# Are rough patches and a loss of closeness inevitable in a marriage?



## Jack I (Nov 23, 2012)

Lately I've been getting a little resigned to the fact that my marriage may never be the way it was when my wife and I were dating.I think my wife and I's "rough patch" is basically over,but it's still not the same between us as it was before we got married.I was wondering if perhaps I should just realize that things will never be perfect between us and at least I have a wife that loves me and I know plenty of people whose marriages are in much worse shape than mine is.There's couples out there who barley talk to each other outside of arguing,and don't have sex at all..I know plenty of men who would love to wake up every morning with a woman laying next to him....Is it okay to be happy with the fact that even though things aren't the same between you and your wife,it could be a lot worse?So are "rough patches" inevitable in a marriage?More importantly,is it inevitable over the course of a long-term marriage that you won't be as close as you were during the time that you were dating or when you first got married?


----------



## empty3 (Mar 12, 2013)

It saddens me that this may be the case 
Hard to accept and live with the notion but from what I read it seems to be the norm.
It's all so complicated, especially when "closeness" used to define your marriage. When it goes, you either reconcile with this or try to find another definition; comfort perhaps or familiarity.
Main thing is not to find the "closeness" elsewhere and deal with it head-on.


----------



## dallasapple (Jun 20, 2012)

> .Is it okay to be happy with the fact that even though things aren't the same between you and your wife,it could be a lot worse?


Yes that is O.K.



> So are "rough patches" inevitable in a marriage?

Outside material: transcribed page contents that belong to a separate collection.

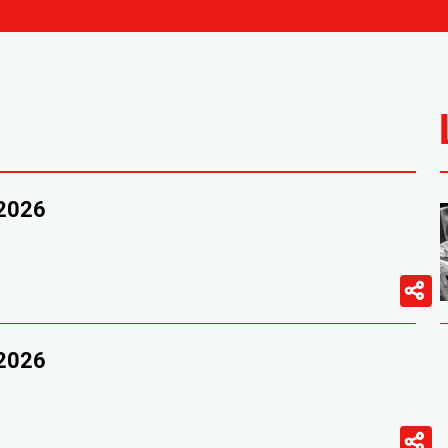
/2026
/2026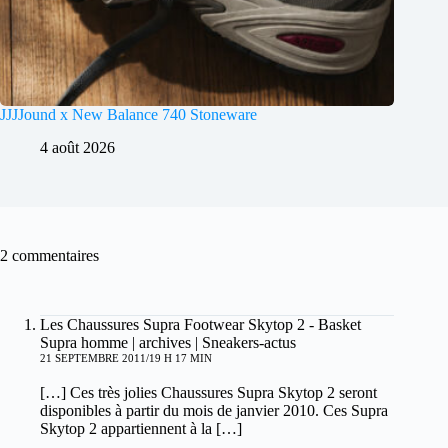
JJJJound x New Balance 740 Stoneware
4 août 2026
2 commentaires
Les Chaussures Supra Footwear Skytop 2 - Basket
Supra homme | archives | Sneakers-actus
21 SEPTEMBRE 2011/19 H 17 MIN
[…] Ces très jolies Chaussures Supra Skytop 2 seront
disponibles à partir du mois de janvier 2010. Ces Supra
Skytop 2 appartiennent à la […]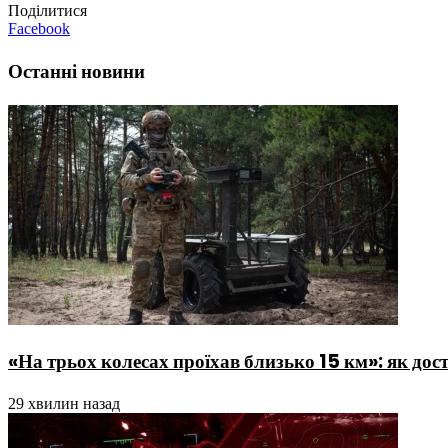
Поділитися
Facebook
Останні новини
«На трьох колесах проїхав близько 15 км»: як дос
29 хвилин назад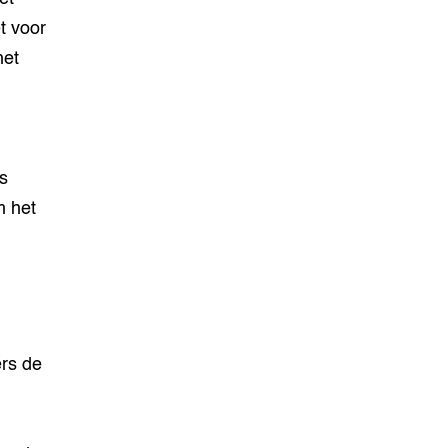
t voor
het
s
m het
rs de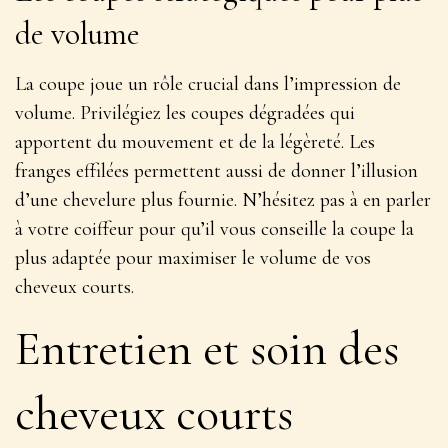
de volume
La coupe joue un rôle crucial dans l’impression de
volume. Privilégiez les coupes dégradées qui
apportent du mouvement et de la légèreté. Les
franges effilées permettent aussi de donner l’illusion
d’une chevelure plus fournie. N’hésitez pas à en parler
à votre coiffeur pour qu’il vous conseille la coupe la
plus adaptée pour maximiser le
volume de vos
cheveux courts
.
Entretien et soin des
cheveux courts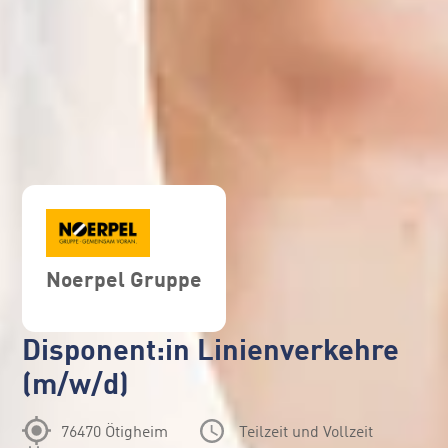
Noerpel Gruppe
Disponent:in Linienverkehre
(m/w/d)
76470 Ötigheim
Teilzeit und Vollzeit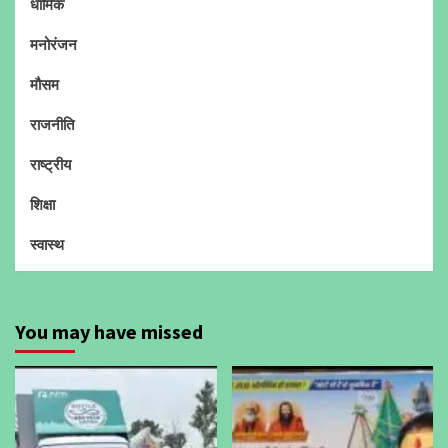
धार्मिक
मनोरंजन
मौसम
राजनीति
राष्ट्रीय
शिक्षा
स्वास्थ
You may have missed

IMHO? Yes pretty much they are inevitable.




> More importantly,is it inevitable over the course of a long-term marriage that you won't be as close as you were during the time that you were dating or when you first got married?


NO..that is not "inevitable".In fact its reasonable to expect you will be even closer as time goes depending on the couple.

Sure some "lose touch" and "grow apart" (the cliche) ..many (or lets be fair "some") grow closer and closer as time goes by.

Have you noticed some long term couples actually start to look alike?(physically?)...

Its not one or the other ..both happen.AIM for the closer and closer ..and "rough patches" can actually be instrumental in that process...


((((HUGS))))))


----------



## arbitrator (Feb 13, 2012)

Jack I said:


> Lately I've been getting a little resigned to the fact that my marriage may never be the way it was when my wife and I were dating.I think my wife and I's "rough patch" is basically over,but it's still not the same between us as it was before we got married.I was wondering if perhaps I should just realize that things will never be perfect between us and at least I have a wife that loves me and I know plenty of people whose marriages are in much worse shape than mine is.There's couples out there who barley talk to each other outside of arguing,and don't have sex at all..I know plenty of men who would love to wake up every morning with a woman laying next to him....Is it okay to be happy with the fact that even though things aren't the same between you and your wife,it could be a lot worse?So are "rough patches" inevitable in a marriage?More importantly,is it inevitable over the course of a long-term marriage that you won't be as close as you were during the time that you were dating or when you first got married?


_Au contraire!_ Any marriage has the marked potential to get even better greatly to the point of where you'll find yourself getting even more closer to your spouse with each passing day, despite those so-called periodic "rough patches."

IMHO, any marriage is not going to exactly register 100% on the marriage perfection scale, no matter how good it is. The optimum goal, however, is to make it as close to that proverbial 100% as is earthly possible, all while dodging a few of those landmines, that always seem to rear their ugly heads at the most inopportune time.


----------



## pb76no (Nov 1, 2012)

> More importantly,is it inevitable over the course of a long-term marriage that you won't be as close as you were during the time that you were dating or when you first got married?


Depends what you mean by close. You probably know your W 10x better now than when you were dating. Based SOLELY on my own experience, I think the trap that is so easy to fall into is that you THINK you know what makes them happy, so you don't ask. And you THINK they know what makes you happy, so you don't tell.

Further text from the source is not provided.